Overblog
Editer l'article Suivre ce blog Administration + Créer mon blog
12 avril 2008 6 12 /04 /avril /2008 12:39

C’est certainement le problème des ateliers d’artistes plasticiens, artistes peintres, artistes sculpteurs artistes vidéastes, musiciens, danseurs et des compagnies de théâtre en ville qui sont les difficultés les plus probantes et les plus récurrentes à Bordeaux ou dans le grand Bordeaux, mais nous tous, artistes, auteurs ou créateurs et interprètes nous devons nous organiser pour faire face au grave problème de démocratie culturelle et les mauvaises habitudes dans ce domaine des élus UMP et PS (parti socialiste) à la mairie de Bordeaux, dans la CUB de Bordeaux, le Conseil Général de Gironde et le Conseil régional d’Aquitaine.
 
Problème des ateliers et des espaces de diffusions.
La loi de 1948 permettait aux artiste d’avoir des ateliers en loi de 1948 dans les centres des ville avec un bail professionnel, le calcul était le même que pour un appartement avec une surface corrigée + 50%. Ceci garantissait l’accession à la location d’ateliers à moindre frais (des sommes dérisoires) pour pouvoir exercer son activité artistique et de ne pas “plomber” financièrement la création contemporaine en réduisant les frais de l’activité de l’artiste ou des compagnies.
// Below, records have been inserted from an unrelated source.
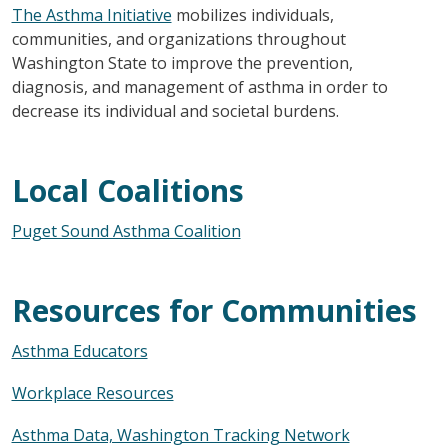
The Asthma Initiative
mobilizes individuals,
communities, and organizations throughout
Washington State to improve the prevention,
diagnosis, and management of asthma in order to
decrease its individual and societal burdens.
Local Coalitions
Puget Sound Asthma Coalition
Resources for Communities
Asthma Educators
Workplace Resources
Asthma Data, Washington Tracking Network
La loi de 1948 permettait aussi à une ville d’avoir un vivier vivant d’artistes au sein même de sa ville favorable à une politique culturelle axée sur les initiatives artistiques urbaines et à une action municipale prenant en compte la place de l’artiste dans la cité et éventuellement sa participation dans l’aménagement urbain.

La fausse réponse d’Alain Juppé a été cette rue du Faubourg des arts avec des loyers exorbitants appartement +  atelier pour une fourchette de location d’environ 1000 euros et voir + par mois selon la surface , un délire total pour un artiste et voir même exorbitants pour certains artisans des métiers d’art le tout géré par des gens totalement incompétents d’une sa.d’HLM!!!!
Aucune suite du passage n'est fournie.